Again, not criticizing anyone who does teach like this, because having two exams can mean quite a bit of information per test, while having more than three can be too disruptive in the teaching flow.....so it's a hard thing to work out logistically. I thought I'd post this as an open question to readers, has anyone taken or taught a course with an exam schedule they thought was particularly unique, effective, terrible, etc? Please discuss.

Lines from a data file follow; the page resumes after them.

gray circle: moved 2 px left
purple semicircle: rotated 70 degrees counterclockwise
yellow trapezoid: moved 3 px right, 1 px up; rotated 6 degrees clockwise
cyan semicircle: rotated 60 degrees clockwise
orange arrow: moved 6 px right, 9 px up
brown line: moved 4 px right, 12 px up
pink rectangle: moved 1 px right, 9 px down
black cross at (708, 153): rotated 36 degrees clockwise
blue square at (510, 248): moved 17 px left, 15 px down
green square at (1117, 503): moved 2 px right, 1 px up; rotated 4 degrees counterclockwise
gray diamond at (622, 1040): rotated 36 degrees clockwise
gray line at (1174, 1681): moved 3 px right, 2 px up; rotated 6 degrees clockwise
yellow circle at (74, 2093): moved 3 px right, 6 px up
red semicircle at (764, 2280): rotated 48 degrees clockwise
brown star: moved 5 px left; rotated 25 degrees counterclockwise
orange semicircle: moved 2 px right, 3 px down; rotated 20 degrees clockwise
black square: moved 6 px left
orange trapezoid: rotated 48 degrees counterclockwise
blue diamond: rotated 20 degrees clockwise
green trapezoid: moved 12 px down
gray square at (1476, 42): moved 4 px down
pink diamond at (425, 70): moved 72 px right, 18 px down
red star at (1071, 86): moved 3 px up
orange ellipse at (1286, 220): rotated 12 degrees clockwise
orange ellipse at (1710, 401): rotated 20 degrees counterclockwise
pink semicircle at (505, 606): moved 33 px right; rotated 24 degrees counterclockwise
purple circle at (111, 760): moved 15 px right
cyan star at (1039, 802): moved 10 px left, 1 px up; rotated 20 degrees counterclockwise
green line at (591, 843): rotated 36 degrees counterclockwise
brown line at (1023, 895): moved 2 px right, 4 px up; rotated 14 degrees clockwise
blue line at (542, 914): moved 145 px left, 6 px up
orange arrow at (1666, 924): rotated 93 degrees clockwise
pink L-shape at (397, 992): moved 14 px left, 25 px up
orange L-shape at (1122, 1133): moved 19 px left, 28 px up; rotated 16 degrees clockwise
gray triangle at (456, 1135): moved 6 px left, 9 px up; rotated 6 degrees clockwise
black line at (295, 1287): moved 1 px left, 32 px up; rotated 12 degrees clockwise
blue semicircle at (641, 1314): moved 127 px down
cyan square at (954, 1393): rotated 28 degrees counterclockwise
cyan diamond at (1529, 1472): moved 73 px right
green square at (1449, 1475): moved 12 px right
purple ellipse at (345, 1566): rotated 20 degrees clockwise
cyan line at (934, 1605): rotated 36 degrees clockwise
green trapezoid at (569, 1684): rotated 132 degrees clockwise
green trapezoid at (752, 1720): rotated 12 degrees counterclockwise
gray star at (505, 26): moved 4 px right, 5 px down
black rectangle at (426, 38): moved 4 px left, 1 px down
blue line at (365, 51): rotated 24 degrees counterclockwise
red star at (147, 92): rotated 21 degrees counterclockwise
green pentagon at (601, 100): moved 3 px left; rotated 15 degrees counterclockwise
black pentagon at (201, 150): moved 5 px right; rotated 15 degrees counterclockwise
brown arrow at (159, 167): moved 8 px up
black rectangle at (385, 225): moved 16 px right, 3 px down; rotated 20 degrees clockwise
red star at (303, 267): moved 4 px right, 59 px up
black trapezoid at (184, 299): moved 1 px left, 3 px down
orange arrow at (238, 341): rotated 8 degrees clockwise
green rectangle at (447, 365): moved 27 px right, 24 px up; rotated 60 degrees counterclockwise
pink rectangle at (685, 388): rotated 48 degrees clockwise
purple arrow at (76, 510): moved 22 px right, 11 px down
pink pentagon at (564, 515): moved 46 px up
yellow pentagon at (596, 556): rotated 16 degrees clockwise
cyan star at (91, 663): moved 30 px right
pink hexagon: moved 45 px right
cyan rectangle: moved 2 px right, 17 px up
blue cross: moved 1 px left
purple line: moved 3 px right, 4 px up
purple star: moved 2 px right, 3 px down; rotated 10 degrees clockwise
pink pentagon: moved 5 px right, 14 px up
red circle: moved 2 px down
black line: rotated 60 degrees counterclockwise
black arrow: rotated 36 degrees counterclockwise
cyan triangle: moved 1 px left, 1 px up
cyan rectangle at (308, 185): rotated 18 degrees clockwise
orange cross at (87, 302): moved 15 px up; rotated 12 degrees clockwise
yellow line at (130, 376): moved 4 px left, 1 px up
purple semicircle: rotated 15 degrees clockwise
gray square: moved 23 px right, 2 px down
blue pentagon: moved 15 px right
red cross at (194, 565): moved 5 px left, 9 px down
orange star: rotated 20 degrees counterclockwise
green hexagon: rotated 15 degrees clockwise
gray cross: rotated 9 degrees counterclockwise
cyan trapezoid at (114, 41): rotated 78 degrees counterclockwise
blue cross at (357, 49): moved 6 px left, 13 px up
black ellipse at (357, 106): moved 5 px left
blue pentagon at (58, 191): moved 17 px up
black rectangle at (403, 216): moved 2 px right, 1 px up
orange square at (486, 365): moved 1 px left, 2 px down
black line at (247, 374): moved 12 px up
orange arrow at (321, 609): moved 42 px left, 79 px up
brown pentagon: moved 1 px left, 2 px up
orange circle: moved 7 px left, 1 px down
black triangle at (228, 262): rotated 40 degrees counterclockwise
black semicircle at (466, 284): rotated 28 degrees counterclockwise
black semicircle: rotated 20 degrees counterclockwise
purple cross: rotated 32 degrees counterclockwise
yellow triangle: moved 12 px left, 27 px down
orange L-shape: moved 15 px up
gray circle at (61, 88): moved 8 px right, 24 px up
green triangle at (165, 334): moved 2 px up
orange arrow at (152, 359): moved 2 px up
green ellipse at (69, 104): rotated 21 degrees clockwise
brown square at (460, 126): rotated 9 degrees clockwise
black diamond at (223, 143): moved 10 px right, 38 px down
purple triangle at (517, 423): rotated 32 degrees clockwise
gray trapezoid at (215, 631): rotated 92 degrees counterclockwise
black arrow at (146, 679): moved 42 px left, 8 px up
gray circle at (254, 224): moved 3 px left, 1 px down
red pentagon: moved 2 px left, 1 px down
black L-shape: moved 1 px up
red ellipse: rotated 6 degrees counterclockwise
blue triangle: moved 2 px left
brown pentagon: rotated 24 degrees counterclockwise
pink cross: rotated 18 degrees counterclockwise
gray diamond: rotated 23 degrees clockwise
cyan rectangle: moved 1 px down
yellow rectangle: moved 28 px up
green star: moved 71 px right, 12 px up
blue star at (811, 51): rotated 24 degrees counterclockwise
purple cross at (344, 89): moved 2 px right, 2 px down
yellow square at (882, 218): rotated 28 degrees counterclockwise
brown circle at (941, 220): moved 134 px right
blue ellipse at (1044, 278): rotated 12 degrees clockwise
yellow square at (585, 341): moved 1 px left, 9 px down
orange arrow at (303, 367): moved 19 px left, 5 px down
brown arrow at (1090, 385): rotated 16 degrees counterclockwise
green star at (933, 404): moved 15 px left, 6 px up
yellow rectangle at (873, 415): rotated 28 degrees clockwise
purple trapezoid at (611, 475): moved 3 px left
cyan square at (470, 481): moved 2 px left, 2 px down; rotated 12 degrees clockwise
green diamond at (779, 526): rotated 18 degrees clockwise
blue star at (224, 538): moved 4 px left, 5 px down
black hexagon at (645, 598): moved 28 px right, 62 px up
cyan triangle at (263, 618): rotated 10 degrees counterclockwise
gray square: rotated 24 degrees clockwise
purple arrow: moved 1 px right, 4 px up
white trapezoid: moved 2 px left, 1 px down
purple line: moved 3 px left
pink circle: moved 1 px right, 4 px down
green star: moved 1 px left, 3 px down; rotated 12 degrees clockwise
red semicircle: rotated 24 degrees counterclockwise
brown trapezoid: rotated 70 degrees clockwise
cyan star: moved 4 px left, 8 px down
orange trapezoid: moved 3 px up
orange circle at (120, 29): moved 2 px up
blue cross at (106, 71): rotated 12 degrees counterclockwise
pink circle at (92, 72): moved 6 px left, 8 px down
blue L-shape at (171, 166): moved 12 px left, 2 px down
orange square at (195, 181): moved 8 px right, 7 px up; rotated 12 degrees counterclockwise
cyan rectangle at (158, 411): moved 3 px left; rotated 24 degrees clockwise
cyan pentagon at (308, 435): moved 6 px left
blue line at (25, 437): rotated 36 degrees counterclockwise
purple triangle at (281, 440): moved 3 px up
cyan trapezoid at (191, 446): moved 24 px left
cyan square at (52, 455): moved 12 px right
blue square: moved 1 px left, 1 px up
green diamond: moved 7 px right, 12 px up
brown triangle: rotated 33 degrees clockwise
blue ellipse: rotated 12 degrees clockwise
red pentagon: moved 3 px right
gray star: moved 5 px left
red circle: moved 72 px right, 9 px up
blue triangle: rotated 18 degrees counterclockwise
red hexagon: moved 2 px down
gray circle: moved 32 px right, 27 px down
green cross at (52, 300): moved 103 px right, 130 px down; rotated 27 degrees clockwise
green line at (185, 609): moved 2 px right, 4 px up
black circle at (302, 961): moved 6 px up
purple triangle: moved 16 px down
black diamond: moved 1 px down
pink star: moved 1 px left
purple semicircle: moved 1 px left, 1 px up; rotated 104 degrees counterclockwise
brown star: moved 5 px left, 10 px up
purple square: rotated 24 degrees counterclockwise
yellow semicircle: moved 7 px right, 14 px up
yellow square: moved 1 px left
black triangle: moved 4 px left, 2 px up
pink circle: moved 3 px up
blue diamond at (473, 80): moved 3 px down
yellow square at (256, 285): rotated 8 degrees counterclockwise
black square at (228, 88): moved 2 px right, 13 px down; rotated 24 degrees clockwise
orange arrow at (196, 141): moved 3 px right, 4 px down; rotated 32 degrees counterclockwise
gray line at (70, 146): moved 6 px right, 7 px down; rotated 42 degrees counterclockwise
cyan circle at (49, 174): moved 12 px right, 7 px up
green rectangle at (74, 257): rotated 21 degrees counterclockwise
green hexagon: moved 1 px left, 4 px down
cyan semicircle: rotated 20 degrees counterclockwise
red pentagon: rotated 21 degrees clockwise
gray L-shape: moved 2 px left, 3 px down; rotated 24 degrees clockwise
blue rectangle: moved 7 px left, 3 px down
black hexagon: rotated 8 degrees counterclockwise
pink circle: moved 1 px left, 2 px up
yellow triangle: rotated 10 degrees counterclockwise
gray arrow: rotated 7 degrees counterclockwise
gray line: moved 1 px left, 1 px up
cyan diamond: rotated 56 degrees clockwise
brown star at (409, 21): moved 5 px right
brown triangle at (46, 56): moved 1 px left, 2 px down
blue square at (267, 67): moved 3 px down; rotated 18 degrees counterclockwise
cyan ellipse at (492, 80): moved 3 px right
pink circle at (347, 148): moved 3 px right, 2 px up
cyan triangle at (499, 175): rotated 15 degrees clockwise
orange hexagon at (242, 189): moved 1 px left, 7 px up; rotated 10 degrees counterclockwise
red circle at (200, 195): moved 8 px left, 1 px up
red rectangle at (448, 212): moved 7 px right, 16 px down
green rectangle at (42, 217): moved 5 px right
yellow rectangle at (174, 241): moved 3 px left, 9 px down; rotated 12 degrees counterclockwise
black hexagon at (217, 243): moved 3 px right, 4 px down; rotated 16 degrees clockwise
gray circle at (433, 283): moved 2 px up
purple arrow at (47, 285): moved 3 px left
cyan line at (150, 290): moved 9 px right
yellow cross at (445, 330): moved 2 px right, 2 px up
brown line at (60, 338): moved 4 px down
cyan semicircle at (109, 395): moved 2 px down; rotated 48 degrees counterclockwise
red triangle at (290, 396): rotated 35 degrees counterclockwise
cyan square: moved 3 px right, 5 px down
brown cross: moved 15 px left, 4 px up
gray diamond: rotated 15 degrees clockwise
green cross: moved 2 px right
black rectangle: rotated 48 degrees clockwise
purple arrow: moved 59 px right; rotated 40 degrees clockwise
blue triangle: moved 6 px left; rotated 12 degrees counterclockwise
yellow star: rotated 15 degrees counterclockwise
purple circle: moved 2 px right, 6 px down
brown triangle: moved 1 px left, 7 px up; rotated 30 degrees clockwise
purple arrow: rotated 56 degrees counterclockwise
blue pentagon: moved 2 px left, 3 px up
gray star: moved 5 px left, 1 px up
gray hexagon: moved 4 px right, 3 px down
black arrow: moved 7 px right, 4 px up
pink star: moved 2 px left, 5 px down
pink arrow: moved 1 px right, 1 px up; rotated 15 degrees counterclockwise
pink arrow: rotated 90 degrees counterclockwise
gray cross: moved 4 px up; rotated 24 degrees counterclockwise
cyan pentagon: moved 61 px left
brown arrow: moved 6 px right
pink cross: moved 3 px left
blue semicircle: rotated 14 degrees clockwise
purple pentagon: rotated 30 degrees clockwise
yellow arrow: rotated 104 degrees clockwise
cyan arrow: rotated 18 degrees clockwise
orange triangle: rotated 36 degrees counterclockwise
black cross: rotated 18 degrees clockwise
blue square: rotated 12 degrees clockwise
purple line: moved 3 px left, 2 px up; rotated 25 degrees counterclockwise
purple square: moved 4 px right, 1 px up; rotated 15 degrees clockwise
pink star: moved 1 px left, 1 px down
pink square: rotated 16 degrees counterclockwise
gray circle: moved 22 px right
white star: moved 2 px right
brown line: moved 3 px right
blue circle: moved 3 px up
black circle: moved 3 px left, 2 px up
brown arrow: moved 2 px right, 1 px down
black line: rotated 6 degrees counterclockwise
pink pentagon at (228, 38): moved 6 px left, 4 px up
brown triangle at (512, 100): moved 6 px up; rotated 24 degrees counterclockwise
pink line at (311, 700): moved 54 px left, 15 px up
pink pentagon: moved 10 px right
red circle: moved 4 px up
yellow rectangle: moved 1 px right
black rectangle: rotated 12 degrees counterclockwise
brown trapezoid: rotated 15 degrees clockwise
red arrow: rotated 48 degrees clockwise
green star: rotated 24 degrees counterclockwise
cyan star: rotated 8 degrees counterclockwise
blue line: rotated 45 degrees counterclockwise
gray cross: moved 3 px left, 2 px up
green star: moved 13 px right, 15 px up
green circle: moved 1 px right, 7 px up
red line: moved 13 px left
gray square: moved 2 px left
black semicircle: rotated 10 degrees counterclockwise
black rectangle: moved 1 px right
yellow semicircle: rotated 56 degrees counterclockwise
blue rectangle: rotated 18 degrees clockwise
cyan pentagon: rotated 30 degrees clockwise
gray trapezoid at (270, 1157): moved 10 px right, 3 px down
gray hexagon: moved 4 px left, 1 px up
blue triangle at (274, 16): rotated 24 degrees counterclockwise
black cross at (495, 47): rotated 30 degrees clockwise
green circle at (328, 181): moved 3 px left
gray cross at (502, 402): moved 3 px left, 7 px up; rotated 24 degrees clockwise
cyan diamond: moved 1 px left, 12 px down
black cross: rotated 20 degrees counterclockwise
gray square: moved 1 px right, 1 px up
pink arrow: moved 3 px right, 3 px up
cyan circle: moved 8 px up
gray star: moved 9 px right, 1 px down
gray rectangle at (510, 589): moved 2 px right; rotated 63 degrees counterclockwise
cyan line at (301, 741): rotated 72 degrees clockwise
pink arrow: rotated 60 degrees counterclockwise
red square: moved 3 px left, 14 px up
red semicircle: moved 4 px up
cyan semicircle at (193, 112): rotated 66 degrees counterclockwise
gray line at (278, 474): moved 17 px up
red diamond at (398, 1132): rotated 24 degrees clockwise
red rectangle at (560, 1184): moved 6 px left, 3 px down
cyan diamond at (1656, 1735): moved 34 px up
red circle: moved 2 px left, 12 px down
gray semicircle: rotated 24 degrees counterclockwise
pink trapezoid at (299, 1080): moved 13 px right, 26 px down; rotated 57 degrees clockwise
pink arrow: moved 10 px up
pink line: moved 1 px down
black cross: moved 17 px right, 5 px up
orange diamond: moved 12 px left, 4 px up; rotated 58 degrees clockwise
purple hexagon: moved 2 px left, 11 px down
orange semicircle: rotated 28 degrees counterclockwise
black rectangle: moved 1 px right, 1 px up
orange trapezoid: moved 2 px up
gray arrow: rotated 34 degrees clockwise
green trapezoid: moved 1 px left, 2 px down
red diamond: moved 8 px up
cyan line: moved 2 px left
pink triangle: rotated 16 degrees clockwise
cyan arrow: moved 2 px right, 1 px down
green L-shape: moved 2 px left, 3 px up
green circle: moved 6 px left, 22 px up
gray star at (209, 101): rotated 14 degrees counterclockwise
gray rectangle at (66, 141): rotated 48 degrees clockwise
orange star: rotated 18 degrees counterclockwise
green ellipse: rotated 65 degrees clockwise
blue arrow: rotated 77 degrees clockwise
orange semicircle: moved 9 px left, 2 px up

EDIT: Just wanted to add, I am also interested in this because I am going to have the opportunity to actually teach a freshman ConBio course next fall! More details on that program will come soon, it's part of a ConBio "Learning Community" we're working on establishing, as a mentorship/support system to encourage more people to take advantage of the Conservation and Biodiversity track that my university offers within the Zoology curriculum.
1 comments:
more than being super careful about not having a three exam structure, I think it's key to have a structure that is different than other profs. Here at Michigan, every science intro class (that I know of -- my knowledge encompasses bio, physics, and chem) has a 4 exam structure. Consequently, my students seem to often have 2-3 exams all in one week about once a month.
If you're lucky enough to be at a small school, you can coordinate with colleagues (this is what my university did). Alternately, you can just try and have a different format than the format you know most other intro classes use.
Another idea that I find intriguing is making some small and some large units. You could make 2-3 week units with a 50 point test and 4-6 week units with a 100 point test (or something along those lines). That way, you stagger when tests are, you cover all the material, and you're able to look for organic breaks in the material rather than cramming 3-4 units into the same time frame. I think this would work nicely. In my class, for example, the ecology unit took 4 weeks but was fairly comprehensible material (the way the prof taught it, that is) whereas the prof chose to have a really difficult evolution unit in the same 4 week time period. My students had a much harder time dealing all the advanced material from the evo unit, and I think they had a really easy time (and too brief of an overview) in the ecology unit. We could have cut a week out of ecology and added it to evo, and that would likely have helped the class format.